Cuatro paredes. Una mesa. Una cama. La puerta, gris, fría. Un ventanuco en la pared.
Llevo cinco días dando vueltas alrededor del habitáculo para no volverme más loco de lo que ya se creen que estoy.
El color blanco es lo que más me saca de quicio, ese color tan pulcro, tan limpio. Me anula por completo.
No puedo más, las paredes parecen que se hacen cada vez más pequeñas, el techo cada vez más cerca.
Se escuchan ruidos, pasos. Un manojo de llaves. La cerradura se gira, una placa se abre y aparece una bandeja. En ella, un vaso con pastillas “para mantenerme más relajado”, un plato hondo de plástico donde hay una pasta viscosa a la que llaman comida, un vaso con agua, también de plástico, y una cuchara.

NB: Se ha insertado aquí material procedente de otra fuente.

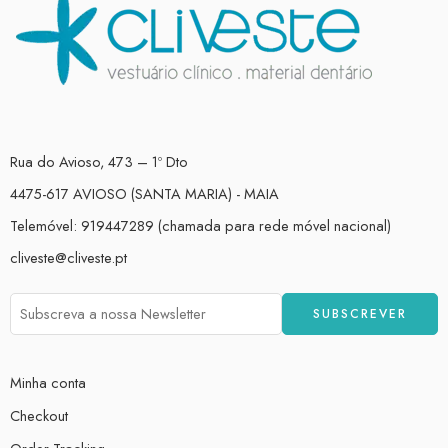
Rua do Avioso, 473 – 1º Dto
4475-617 AVIOSO (SANTA MARIA) - MAIA
Telemóvel: 919447289 (chamada para rede móvel nacional)
cliveste@cliveste.pt
Minha conta
Checkout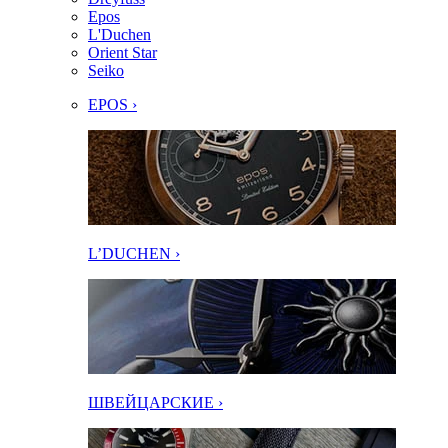
Epos
L'Duchen
Orient Star
Seiko
EPOS ›
L’DUCHEN ›
ШВЕЙЦАРСКИЕ ›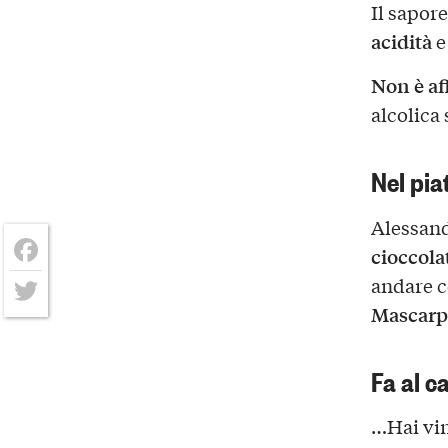
Il sapore
acidità
Non è af
alcolica
Nel pia
Alessand
cioccola
Facebook
andare c
Mascar
Twitter
Fa al c
…Hai vin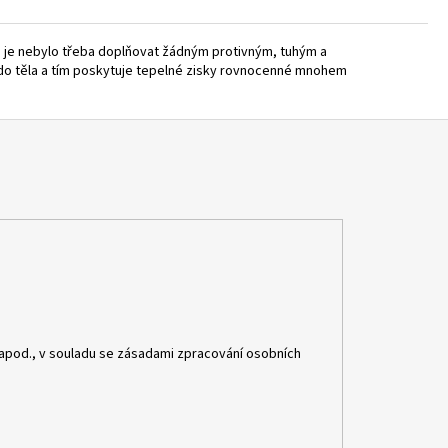
e je nebylo třeba doplňovat žádným protivným, tuhým a
t do těla a tím poskytuje tepelné zisky rovnocenné mnohem
apod., v souladu se zásadami zpracování osobních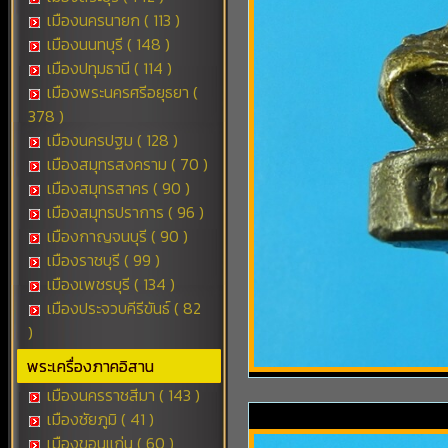
เมืองนครนายก ( 113 )
เมืองนนทบุรี ( 148 )
เมืองปทุมธานี ( 114 )
เมืองพระนครศรีอยุธยา (
378 )
เมืองนครปฐม ( 128 )
เมืองสมุทรสงคราม ( 70 )
เมืองสมุทรสาคร ( 90 )
เมืองสมุทรปราการ ( 96 )
เมืองกาญจนบุรี ( 90 )
เมืองราชบุรี ( 99 )
เมืองเพชรบุรี ( 134 )
เมืองประจวบคีรีขันธ์ ( 82
)
พระเครื่องภาคอิสาน
เมืองนครราชสีมา ( 143 )
เมืองชัยภูมิ ( 41 )
เมืองขอนแก่น ( 60 )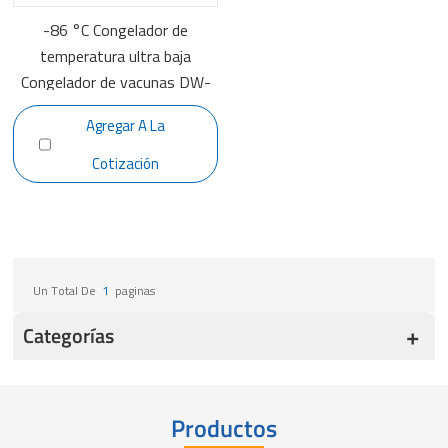
-86 °C Congelador de
temperatura ultra baja
Congelador de vacunas DW-
HL528HC
Agregar A La
Cotización
Un Total De
1
Paginas
Categorías
Productos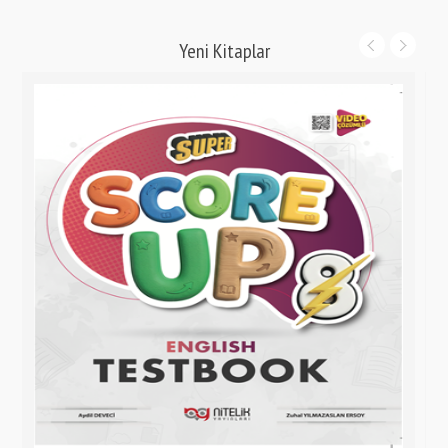
Yeni Kitaplar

¡Joder! Grito y grito una y otra vez pero nadie me hace caso, nadie viene a sacarme de aquí.
En un arrebato de furia, le doy una patada a la comida y acaba tirada por el suelo.
De repente, una voz como salida de ultratumba dice:
«No hay nada hasta mañana a las nueve, si te entra hambre, ya sabes lo que tienes que hacer»

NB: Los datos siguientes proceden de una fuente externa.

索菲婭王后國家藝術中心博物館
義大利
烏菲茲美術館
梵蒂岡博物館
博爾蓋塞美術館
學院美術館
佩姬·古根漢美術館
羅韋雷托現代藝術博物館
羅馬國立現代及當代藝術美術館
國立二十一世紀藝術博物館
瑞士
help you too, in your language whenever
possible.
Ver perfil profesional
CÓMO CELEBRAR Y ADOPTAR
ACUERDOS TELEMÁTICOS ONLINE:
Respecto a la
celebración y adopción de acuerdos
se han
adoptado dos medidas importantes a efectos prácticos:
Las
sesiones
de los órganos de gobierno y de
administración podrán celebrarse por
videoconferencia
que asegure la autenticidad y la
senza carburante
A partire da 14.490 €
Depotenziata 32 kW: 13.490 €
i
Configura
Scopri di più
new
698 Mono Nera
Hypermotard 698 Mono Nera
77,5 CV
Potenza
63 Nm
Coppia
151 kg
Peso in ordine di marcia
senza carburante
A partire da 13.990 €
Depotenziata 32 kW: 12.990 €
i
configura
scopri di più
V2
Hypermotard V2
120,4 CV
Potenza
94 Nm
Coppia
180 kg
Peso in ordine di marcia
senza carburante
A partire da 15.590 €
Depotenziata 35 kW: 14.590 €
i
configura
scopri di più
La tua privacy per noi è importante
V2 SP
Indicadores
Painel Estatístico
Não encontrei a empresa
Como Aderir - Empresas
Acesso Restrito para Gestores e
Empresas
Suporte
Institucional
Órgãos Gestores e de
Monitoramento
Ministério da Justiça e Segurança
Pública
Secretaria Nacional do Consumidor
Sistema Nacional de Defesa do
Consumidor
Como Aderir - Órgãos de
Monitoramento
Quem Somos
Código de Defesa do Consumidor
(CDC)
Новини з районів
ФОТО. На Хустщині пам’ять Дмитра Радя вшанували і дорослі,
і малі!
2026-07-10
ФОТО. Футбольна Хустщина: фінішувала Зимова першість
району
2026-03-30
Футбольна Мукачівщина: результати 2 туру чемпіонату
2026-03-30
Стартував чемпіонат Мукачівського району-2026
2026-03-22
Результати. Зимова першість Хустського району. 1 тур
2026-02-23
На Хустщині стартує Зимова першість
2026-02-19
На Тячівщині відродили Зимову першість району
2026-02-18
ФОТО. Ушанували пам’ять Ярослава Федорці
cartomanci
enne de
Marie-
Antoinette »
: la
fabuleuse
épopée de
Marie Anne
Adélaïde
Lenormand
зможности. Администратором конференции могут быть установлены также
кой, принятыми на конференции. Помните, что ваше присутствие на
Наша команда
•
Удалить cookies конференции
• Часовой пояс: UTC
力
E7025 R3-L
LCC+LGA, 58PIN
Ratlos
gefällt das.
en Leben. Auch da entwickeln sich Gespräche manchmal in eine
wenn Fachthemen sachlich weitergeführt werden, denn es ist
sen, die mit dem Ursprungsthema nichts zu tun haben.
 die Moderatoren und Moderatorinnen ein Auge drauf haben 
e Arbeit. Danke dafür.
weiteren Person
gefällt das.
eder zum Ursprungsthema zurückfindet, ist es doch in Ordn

¡No puedo máaaaaaaaaaaaassssssssssss! ¡Quiero irme de aquiiiiiiiii!!!!!!
Lloro desconsoladamente durante un par de horas, hasta que rendido por el cansancio me quedo dormido.

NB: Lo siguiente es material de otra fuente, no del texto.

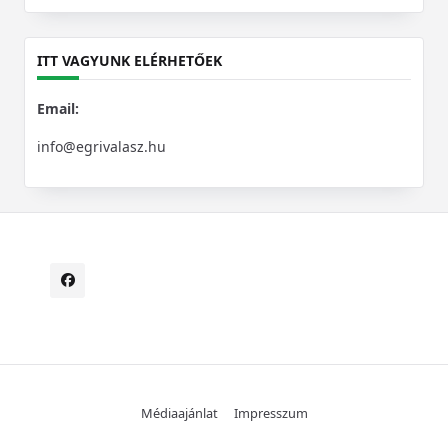
for:
ITT VAGYUNK ELÉRHETŐEK
Email:
info@egrivalasz.hu
Médiaajánlat
Impresszum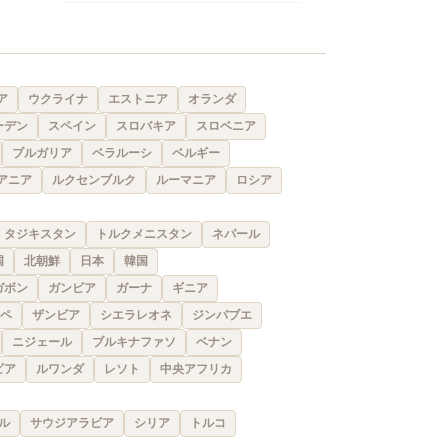
ア
ウクライナ
エストニア
オランダ
ーデン
スペイン
スロバキア
スロベニア
ブルガリア
ベラルーシ
ベルギー
アニア
ルクセンブルク
ルーマニア
ロシア
タジキスタン
トルクメニスタン
ネパール
国
北朝鮮
日本
韓国
ガボン
ガンビア
ガーナ
ギニア
ペ
ザンビア
シエラレオネ
ジンバブエ
ニジェール
ブルキナファソ
ベナン
ビア
ルワンダ
レソト
中央アフリカ
ル
サウジアラビア
シリア
トルコ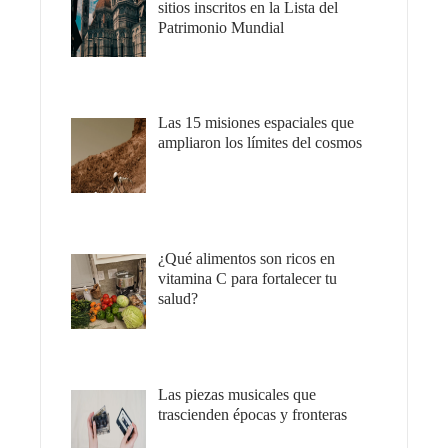
sitios inscritos en la Lista del
Patrimonio Mundial
Las 15 misiones espaciales que
ampliaron los límites del cosmos
¿Qué alimentos son ricos en
vitamina C para fortalecer tu
salud?
Las piezas musicales que
trascienden épocas y fronteras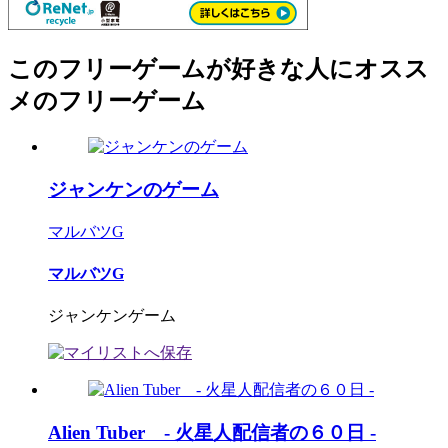
このフリーゲームが好きな人にオスス
メのフリーゲーム
ジャンケンのゲーム
マルバツG
マルバツG
ジャンケンゲーム
Alien Tuber - 火星人配信者の６０日 -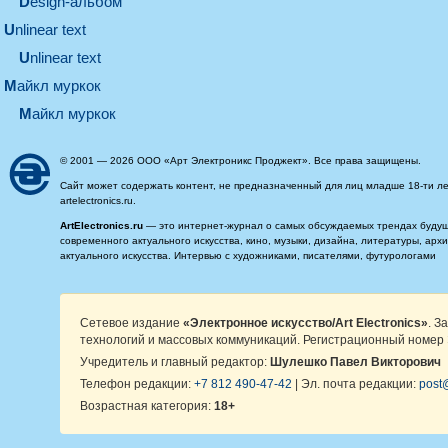
design-альбом
unlinear text
Unlinear text
майкл муркок
майкл муркок
© 2001 — 2026 ООО «Арт Электроникс Проджект». Все права защищены.
Сайт может содержать контент, не предназначенный для лиц младше 18-ти ле
artelectronics.ru.
ArtElectronics.ru
— это интернет-журнал о самых обсуждаемых трендах будущег
современного актуального искусства, кино, музыки, дизайна, литературы, ар
актуального искусства. Интервью с художниками, писателями, футурологами
Сетевое издание
«Электронное искусство/Art Electronics»
. З
технологий и массовых коммуникаций. Регистрационный номер 
Учредитель и главный редактор:
Шулешко Павел Викторович
Телефон редакции:
+7 812 490-47-42
| Эл. почта редакции:
post@
Возрастная категория:
18+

¡Pipipipipi! ¡Pipipipi! Le doy un manotazo al despertador para poder dormir cinco minutos más, pero no puedo porque de repente me acuerdo, abro los ojos de par en par y veo que estoy en mi habitación. Me alegro de que sólo haya sido un mal sueño.
La puerta se abre y es mi madre con un zumo y una pastilla
– Anda dormilón, te dejo el zumo encima de la mesa, levántate si no quieres llegar tarde al psiquiatra.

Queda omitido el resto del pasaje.